Example: The sentence "I like jazz" is transformed to the tokens "I", "like", and "jazz".
When you select a feature that should be text encoded in the Datasets view, this feature will be tokenized based on the selected Language model. This means that the language model translates the raw text string to a sequence of tokens that represents that specific word.
The tokenizer used by the Peltarion Platform simulates the europarl tokenizer. This means that:
Punctuation is tokenized. E.g. ‘.’ and ‘;’ are individual tokens that have their own embedding vectors.
Text is treated as case sensitive. E.g. The and the is not the same token.
When the sample text is less words than set sequence length, the tokenization vector is padded with index 0. Padding is done at the end of the token vector.
Out-of-vocabulary words (OOV) gets the index 1.
Numbers and special characters (like €, & etc) are also tokenized.
Tokens to vectors (word embeddings)
In the Text embedding block, the tokens are transformed to vectors, called word embeddings, with numerical representation of the word´s semantic meaning. That is, the word embedding inherits the meaning of the word. Also, in a language one topic can be expressed in many ways. These synonyms will have similar word embeddings. These word embeddings capture hidden information about a language, like word analogies or semantic meaning.

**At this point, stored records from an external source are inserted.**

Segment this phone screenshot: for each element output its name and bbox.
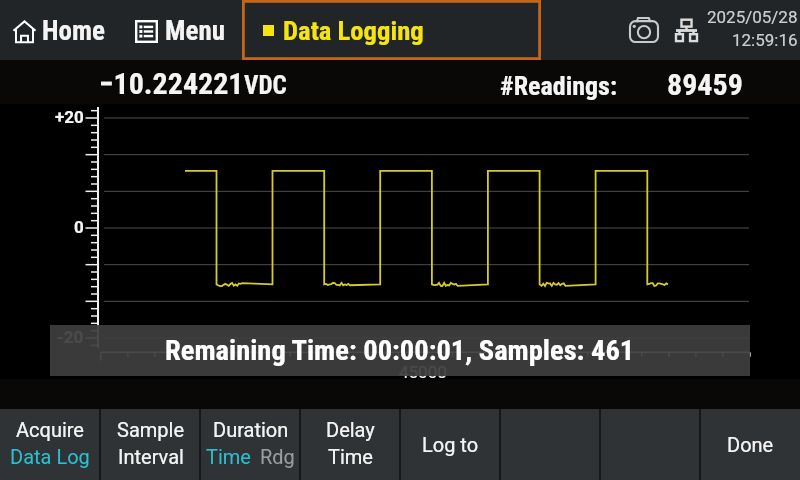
staticText: Data Log bbox=[10, 445, 90, 468]
staticText: Sample bbox=[117, 418, 184, 441]
button[interactable] bbox=[500, 409, 600, 480]
staticText: #Readings: bbox=[500, 71, 618, 101]
button[interactable]: Menu bbox=[130, 1, 230, 61]
staticText: 89459 bbox=[667, 67, 743, 102]
button[interactable] bbox=[600, 409, 700, 480]
button[interactable]: Sample bbox=[100, 409, 200, 480]
staticText: Rdg bbox=[260, 445, 295, 468]
staticText: 12:59:16 bbox=[732, 30, 798, 50]
staticText: Home bbox=[42, 15, 105, 47]
staticText: Done bbox=[727, 433, 774, 456]
button[interactable]: Delay bbox=[300, 409, 400, 480]
staticText: Interval bbox=[118, 445, 184, 468]
staticText: Time bbox=[328, 445, 373, 468]
staticText: Acquire bbox=[16, 418, 84, 441]
staticText: VDC bbox=[244, 71, 287, 100]
staticText: 2025/05/28 bbox=[707, 7, 798, 27]
staticText: -20 bbox=[57, 327, 84, 347]
staticText: Remaining Time: 00:00:01, Samples: 461 bbox=[165, 334, 635, 367]
button[interactable]: 2025/05/28 bbox=[700, 7, 798, 50]
button[interactable]: Home bbox=[8, 1, 110, 61]
button[interactable]: Acquire bbox=[0, 409, 100, 480]
staticText: +20 bbox=[55, 107, 84, 127]
button[interactable]: Log to bbox=[400, 409, 500, 480]
button[interactable]: Network status bbox=[671, 10, 701, 50]
staticText: −10.224221 bbox=[99, 66, 244, 101]
staticText: Menu bbox=[165, 15, 225, 47]
staticText: 0 bbox=[74, 217, 84, 237]
button[interactable]: Done bbox=[700, 409, 800, 480]
button[interactable]: Duration bbox=[200, 409, 300, 480]
staticText: Delay bbox=[326, 418, 375, 441]
button[interactable]: Data Logging bbox=[242, 0, 541, 60]
staticText: Time bbox=[206, 445, 251, 468]
staticText: 45000 bbox=[399, 362, 447, 382]
staticText: Data Logging bbox=[283, 15, 424, 46]
staticText: Log to bbox=[422, 433, 479, 456]
staticText: Duration bbox=[213, 418, 289, 441]
button[interactable]: Screenshot bbox=[621, 10, 666, 50]
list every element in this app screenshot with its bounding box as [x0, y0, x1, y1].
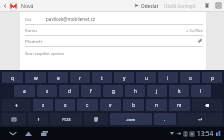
- staticText: g: [112, 88, 115, 94]
- button[interactable]: a: [14, 85, 35, 97]
- staticText: o: [189, 75, 192, 81]
- button[interactable]: l: [191, 85, 211, 97]
- staticText: t: [101, 75, 103, 81]
- button[interactable]: g: [103, 85, 123, 97]
- staticText: r: [79, 75, 81, 81]
- button[interactable]: k: [169, 85, 189, 97]
- button[interactable]: e: [48, 72, 68, 83]
- staticText: h: [134, 88, 137, 94]
- staticText: c: [86, 102, 89, 108]
- staticText: Předmět: [25, 38, 43, 44]
- staticText: a: [23, 88, 26, 94]
- staticText: s: [46, 88, 49, 94]
- button[interactable]: .: [154, 113, 176, 125]
- staticText: pavlicek@mobilenet.cz: [46, 16, 96, 22]
- button[interactable]: f: [81, 85, 101, 97]
- staticText: x: [64, 102, 67, 108]
- button[interactable]: Back: [6, 127, 19, 140]
- staticText: f: [90, 88, 92, 94]
- button[interactable]: Od: [20, 14, 206, 25]
- button[interactable]: b: [123, 99, 144, 111]
- button[interactable]: Backspace: [192, 99, 222, 111]
- button[interactable]: v: [100, 99, 121, 111]
- button[interactable]: i: [158, 72, 178, 83]
- staticText: Sem napište zprávu: [25, 50, 65, 56]
- button[interactable]: Home: [22, 127, 35, 140]
- button[interactable]: Switch keyboard: [2, 113, 26, 125]
- button[interactable]: o: [180, 72, 200, 83]
- staticText: .com: [126, 117, 136, 122]
- staticText: p: [211, 75, 214, 81]
- button[interactable]: Enter: [178, 113, 222, 125]
- button[interactable]: Back: [0, 0, 9, 11]
- button[interactable]: Voice input: [28, 113, 48, 125]
- staticText: b: [132, 102, 135, 108]
- button[interactable]: x: [55, 99, 75, 111]
- button[interactable]: w: [25, 72, 46, 83]
- staticText: n: [155, 102, 158, 108]
- button[interactable]: Shift: [2, 99, 31, 111]
- button[interactable]: n: [146, 99, 167, 111]
- button[interactable]: d: [59, 85, 79, 97]
- staticText: l: [200, 88, 202, 94]
- button[interactable]: z: [33, 99, 53, 111]
- staticText: ?123: [62, 117, 71, 122]
- staticText: Komu: [25, 27, 37, 33]
- button[interactable]: More options: [212, 0, 224, 11]
- staticText: i: [167, 75, 169, 81]
- staticText: k: [178, 88, 181, 94]
- staticText: d: [68, 88, 71, 94]
- button[interactable]: y: [114, 72, 134, 83]
- button[interactable]: At sign: [84, 113, 108, 125]
- staticText: e: [57, 75, 60, 81]
- staticText: m: [177, 102, 182, 108]
- button[interactable]: + Cc/Bcc: [186, 27, 203, 33]
- staticText: j: [156, 88, 158, 94]
- button[interactable]: c: [77, 99, 98, 111]
- button[interactable]: m: [169, 99, 190, 111]
- staticText: @: [94, 116, 99, 122]
- staticText: 13:54: [197, 129, 214, 138]
- button[interactable]: .com: [110, 113, 152, 125]
- button[interactable]: j: [147, 85, 167, 97]
- button[interactable]: r: [70, 72, 90, 83]
- staticText: q: [11, 75, 14, 81]
- button[interactable]: Komu: [20, 25, 206, 36]
- staticText: .: [164, 116, 166, 122]
- staticText: Odeslat: [141, 3, 159, 9]
- button[interactable]: Attach file: [197, 38, 203, 44]
- button[interactable]: s: [37, 85, 57, 97]
- staticText: v: [109, 102, 112, 108]
- button[interactable]: Recents: [38, 127, 51, 140]
- button[interactable]: Odeslat: [134, 0, 159, 11]
- button[interactable]: ?123: [50, 113, 82, 125]
- staticText: Nová: [21, 2, 34, 9]
- button[interactable]: h: [125, 85, 145, 97]
- button[interactable]: Discard: [201, 0, 212, 11]
- staticText: z: [42, 102, 45, 108]
- staticText: y: [123, 75, 126, 81]
- button[interactable]: u: [136, 72, 156, 83]
- button[interactable]: Uložit koncept: [164, 3, 196, 9]
- button[interactable]: p: [202, 72, 222, 83]
- button[interactable]: Předmět: [20, 36, 206, 47]
- button[interactable]: t: [92, 72, 112, 83]
- staticText: Od: [25, 16, 31, 22]
- staticText: w: [34, 75, 38, 81]
- staticText: u: [145, 75, 148, 81]
- button[interactable]: q: [2, 72, 23, 83]
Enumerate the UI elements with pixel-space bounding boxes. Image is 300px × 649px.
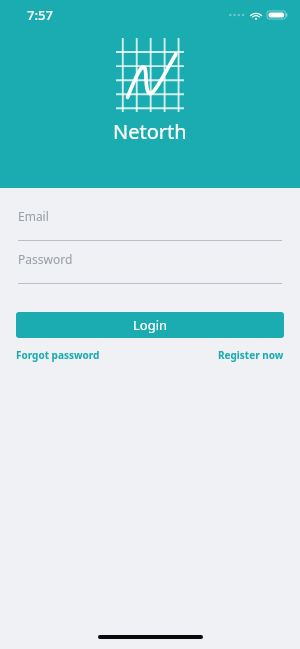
button[interactable]: Forgot password bbox=[16, 346, 100, 364]
staticText: Register now bbox=[218, 348, 284, 362]
staticText: 7:57 bbox=[27, 6, 53, 24]
staticText: Password bbox=[18, 251, 73, 267]
staticText: Netorth bbox=[113, 118, 187, 145]
staticText: Login bbox=[133, 316, 168, 334]
staticText: Forgot password bbox=[16, 348, 100, 362]
button[interactable]: Register now bbox=[218, 346, 284, 364]
button[interactable]: Login bbox=[16, 312, 284, 338]
staticText: Email bbox=[18, 208, 49, 224]
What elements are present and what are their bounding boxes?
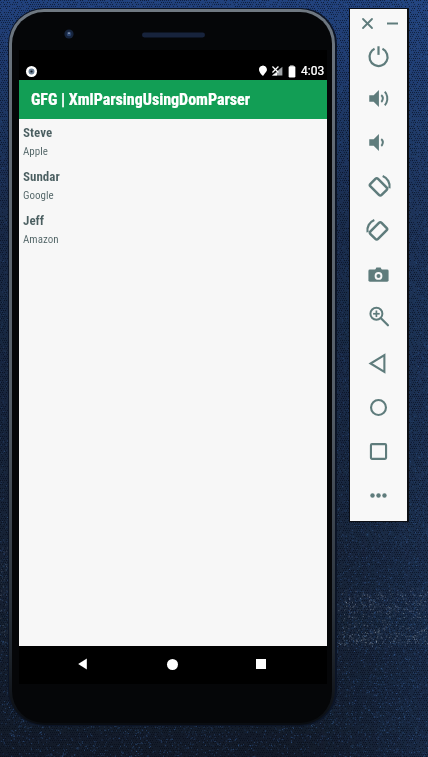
staticText: Jeff bbox=[23, 213, 45, 228]
button[interactable]: Rotate right bbox=[368, 220, 389, 241]
staticText: Apple bbox=[23, 145, 48, 158]
staticText: Sundar bbox=[23, 169, 60, 184]
button[interactable]: Screenshot bbox=[368, 265, 389, 286]
button[interactable]: Power bbox=[368, 45, 389, 66]
button[interactable]: Minimize bbox=[382, 13, 402, 33]
button[interactable]: Jeff bbox=[19, 207, 327, 251]
button[interactable]: Back bbox=[368, 353, 389, 374]
button[interactable]: GFG | XmlParsingUsingDomParser bbox=[19, 80, 327, 119]
staticText: GFG | XmlParsingUsingDomParser bbox=[31, 90, 251, 109]
button[interactable]: Close bbox=[357, 13, 377, 33]
button[interactable]: Volume up bbox=[368, 88, 389, 109]
button[interactable]: Recents bbox=[248, 651, 274, 677]
button[interactable]: Zoom bbox=[368, 306, 389, 327]
staticText: Steve bbox=[23, 125, 53, 140]
button[interactable]: Steve bbox=[19, 119, 327, 163]
staticText: Amazon bbox=[23, 233, 59, 246]
button[interactable]: Overview bbox=[368, 441, 389, 462]
button[interactable]: Volume down bbox=[368, 132, 389, 153]
button[interactable]: More bbox=[368, 485, 389, 506]
button[interactable]: Rotate left bbox=[368, 176, 389, 197]
button[interactable]: Home bbox=[159, 651, 185, 677]
button[interactable]: Back bbox=[70, 651, 96, 677]
button[interactable]: Sundar bbox=[19, 163, 327, 207]
staticText: Google bbox=[23, 189, 54, 202]
staticText: 4:03 bbox=[301, 64, 325, 78]
button[interactable]: Home bbox=[368, 397, 389, 418]
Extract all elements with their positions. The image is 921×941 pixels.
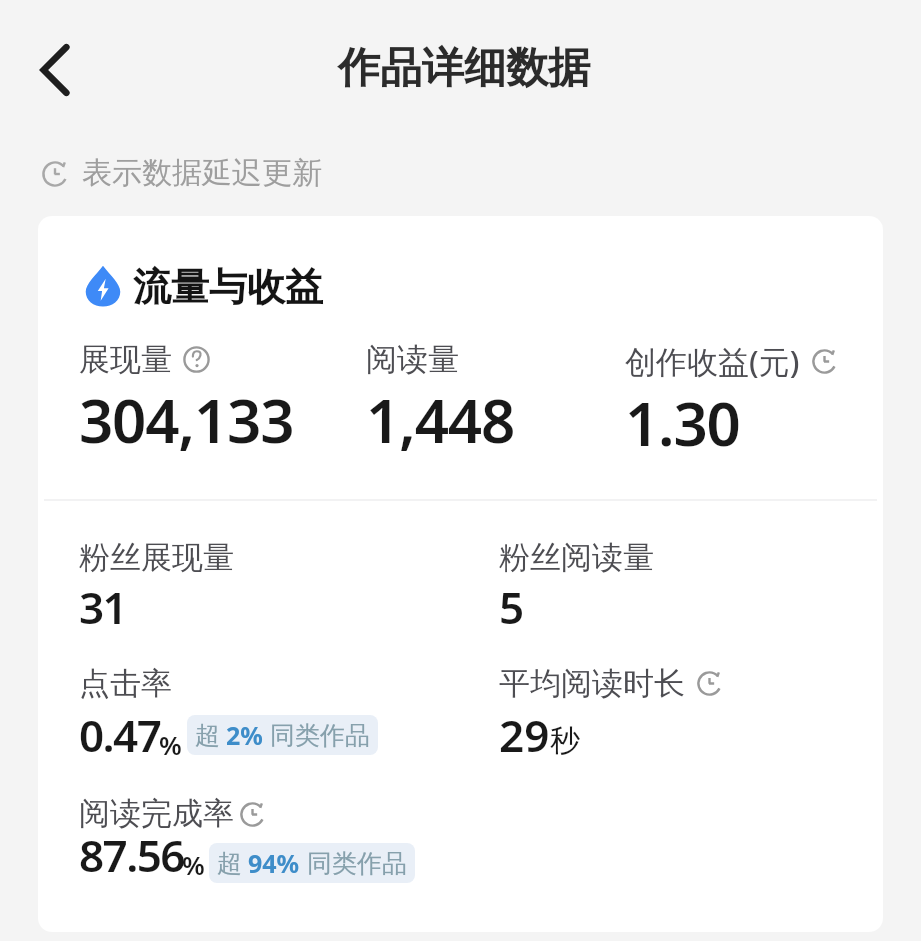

Example: Words like king and queen mean things that are a bit similar, in this case that both words are mean that they are royal.
The vectors created by text encoding preserve these similarities, so words that regularly occur nearby in text will also be in close proximity in vector space. If two words or documents have a similar word embeddings, they are semantically similar.
Transfer learning with prebuilt embeddings
If you select Prebuilt embedding as the Embedding type you can select the pretrained fastText embedding. This is a kind of transfer learning where you transfer fastText’s learnt embeddings to your model.
fastText is a library with word embeddings for many words in each language. Use fastText for efficient learning of word representations and sentence classification, the job with creating word embeddings have already been done, fastText has all the vectors for the words. When choosing fastText embeddings, we currently limit the word vectors dictionary size to top 50 000 most frequent tokens.
Language model: A list of available language models. These are pretrained word word embeddings trained on Common Crawl and Wikipedia using fastText.
Make sure that the Language model you select match the Language model selected when setting encoding.
Embedding type: Randomly initialized is used if you want to train on your own data or Prebuilt embedding where you use word embeddings provided by, e.g., fastText.
Output dimension: Output dimension for pretrained fastText embeddings are 300. Default: 64
(Available if Randomly initialized is selected as Embedding type.)
Embedding: Pretrained embeddings. Default: fastText
(Available if Prebuilt embedding is selected as Embedding type.)
Trainable: Whether we want the training algorithm to change the value of the weights during training. The box can be checked or not checked.